「新テニ×ナージャ」理想のペア、ダンデライオン一座に会う!?
第1章 理想のペア、ダンデライオン一座に会う!?
「助かった」
「ありがとうございます」
「いいえ」
丸井と木手がお礼を言ったとき、黒の紳士服を着た金髪の青年から日本語で返ってきたため、理想のペアは目を丸くします。
「日本語が通じてる」
「丸井くん、彼に聞いた方が良さそうですね」
「ああ。あの、エクスキューズミー」
「はい」
「丸井くん、そこは英語でなくても……」
そう木手はツッコんでいましたが、丸井は聞いていません。丸井は英語で聞いても「はい」と返事をしてくれた黒の紳士服の青年に嬉しそうな表情をしたあと、ヴィネツィアに来たいきさつと三船コーチの荷物が何者かに盗まれてしまった話をしました。

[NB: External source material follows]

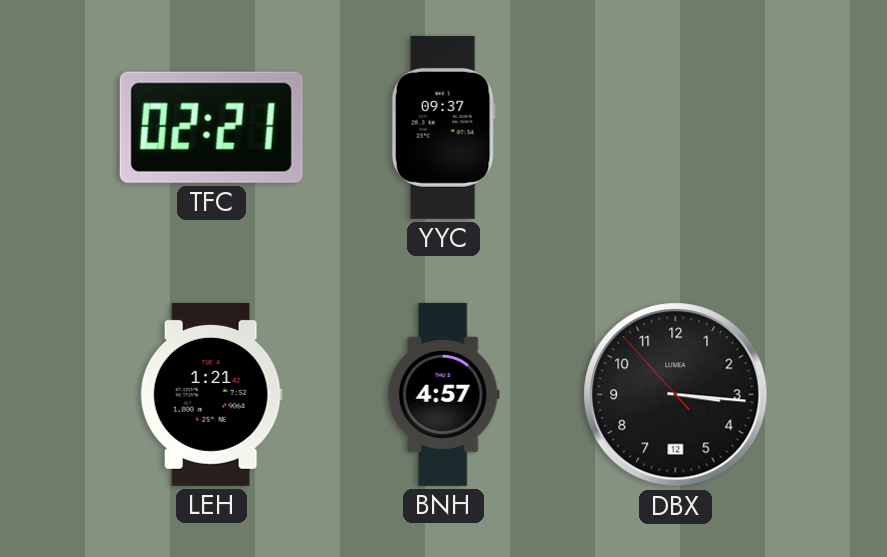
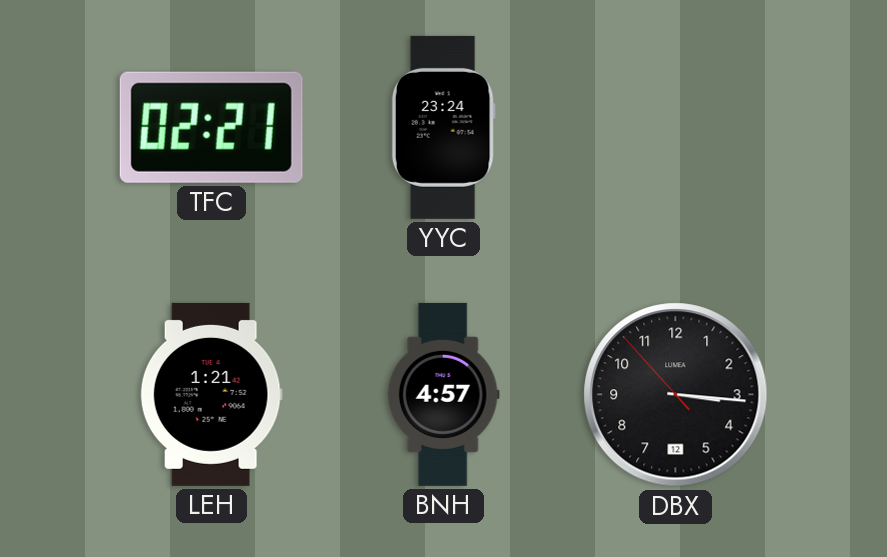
YYC: 09:37 -> 23:24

すると、青年は驚いた表情をし、丸井と木手と出合う前に、三船コーチの荷物を持った犯人かもしれない人物2人を見かけたことを思い出します。
「あの、もしかして、犯人見かけましたか?」
木手が聞くと、黒の紳士服の青年は首を振り、
「いいや」
と、答え、行ってしまいました。
「そっかぁ」
丸井はガッカリします。
「………」
木手の方は今の青年は三船コーチの荷物を持った犯人のことを何か知っていそうだと、黒の紳士服の青年の背中を睨んでいました。